# trout in the surf



## trome55 (Apr 19, 2014)

Hello Guys, I Just Got 4 Days Off From College. Wondering If Anyone Has Caught Any Trout Out In The Surf Yet? Thank You For Any Input And GOD BLESS.


----------



## txwader247 (Sep 2, 2005)

They are in the surf, but it is going to be hard to fish the surf with the wind predictions through the weekend.


----------



## txdukklr (Jun 30, 2013)

I fished last thursday and killed em on the beach side.

next day wind was blowing so hard I wanted to be back at the ramp. Wind is the issue . . . . not the abundance of fish in my opinion


----------



## trome55 (Apr 19, 2014)

Thank You Guys Greatly Appreciate It. Im Still A Little New To Fishing The Surf. What Type Of Wind Direction,Ect. Is Ideal?


----------



## Part Timer (Jul 2, 2012)

Light south east. Here is a camera link so you can see what it is currently looking like. this is for bolivar. They have some for Galveston as well.

http://www.cbwebcam.com/beach/beachcam.htm

I use this site for wave and wind predictions

http://www.swellinfo.com/surf-forecast/galveston-texas


----------



## Drundel (Feb 6, 2006)

http://www.2coolfishing.com/ttmbforum/showthread.php?t=965257


----------



## trome55 (Apr 19, 2014)

Thank You For All The Input!


----------



## trome55 (Apr 19, 2014)

Drundell, Was THat All The Way Down Bluewater Hghway,Near San Luis Pass ? THat House/Bulkhead Thing Where The Beach Ends?


----------



## John_B_1 (Jan 28, 2011)

The fish were caught around access 6, I've got a friend that lives in that neighborhood that me an my nephew went to visit


----------



## SurfRunner (May 22, 2004)

txdukklr said:


> Wind is the issue . . . . not the abundance of fish in my opinion


Exactly this here ^^^^^^ !

You need a wind anywhere from the NW going clockwise to the SE at 10 knots or under. You can get them under a sustained SE under 15 knots but it's going to be rough...This is for the Galveston and Surfside areas. The further east you go, the more fickle the water is.

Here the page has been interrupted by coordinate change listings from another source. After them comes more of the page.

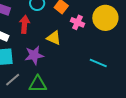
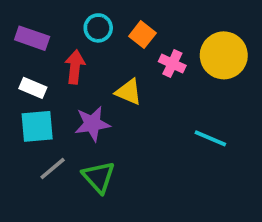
green triangle: (38, 84) -> (99, 177), turned 48

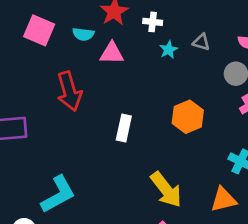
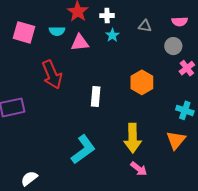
cyan star: (169, 50) -> (112, 35), moved
yellow arrow: (166, 190) -> (133, 138), turned 44
cyan L-shape: (58, 194) -> (83, 150), moved
orange triangle: (223, 200) -> (176, 140), turned -30

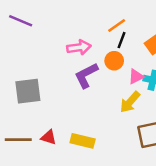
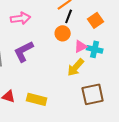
pink arrow: (79, 47) -> (21, 18), moved
purple L-shape: (86, 75) -> (24, 51), moved

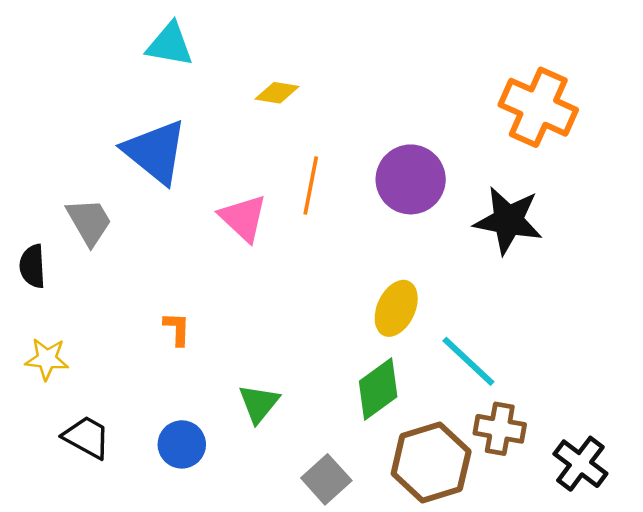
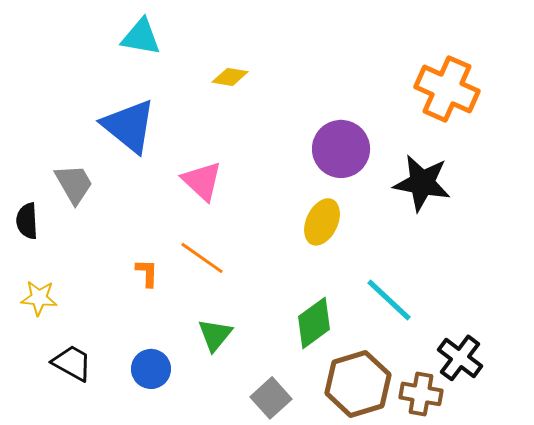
orange line: (311, 185) -> (202, 258), moved, turned -66
yellow ellipse: (396, 308) -> (322, 222), moved
brown cross: (500, 429) -> (421, 394), moved
black cross: (580, 464) -> (460, 358), moved

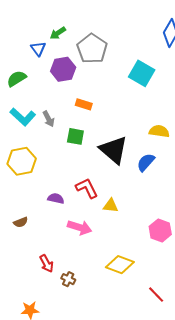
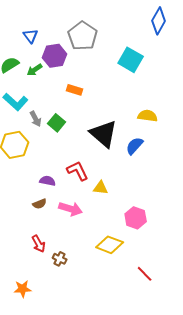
green arrow: (58, 33) -> (35, 70), moved
gray arrow: (49, 119) -> (36, 119), moved
green square: (75, 136) -> (57, 123), moved, turned 30
brown semicircle: (21, 222) -> (40, 204), moved
pink hexagon: (160, 230) -> (136, 218), moved

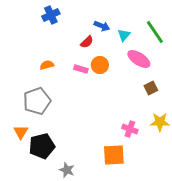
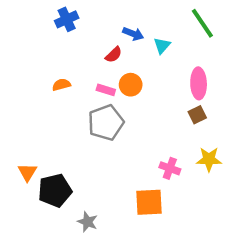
green line: (155, 32) -> (202, 23), moved
pink ellipse: (139, 59) -> (199, 83), moved, turned 55
gray pentagon: (37, 101) -> (106, 123), moved

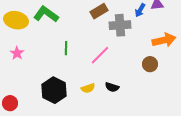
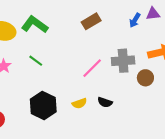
gray cross: (120, 25) -> (123, 61), moved
green line: (66, 48) -> (36, 61), moved, turned -56

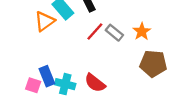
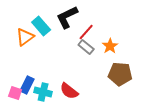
red line: (95, 32) -> (86, 32), moved
blue rectangle: (47, 76) -> (27, 85), turned 48

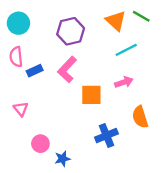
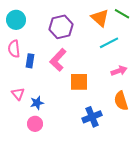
blue rectangle: (35, 71) -> (30, 61), turned -56
pink arrow: (124, 82) -> (119, 71), moved
blue star: (62, 159) -> (37, 103), moved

The windows of opportunities should be open for longer periods of time soon.


----------



## Yellow.mouth (May 10, 2013)

Trome, a shift to the north with a late season front can be great too. Look for surf less than two foot on swellinfo for easier wading. Southwest often equals chocolate milk though even if its flat. Good luck!


----------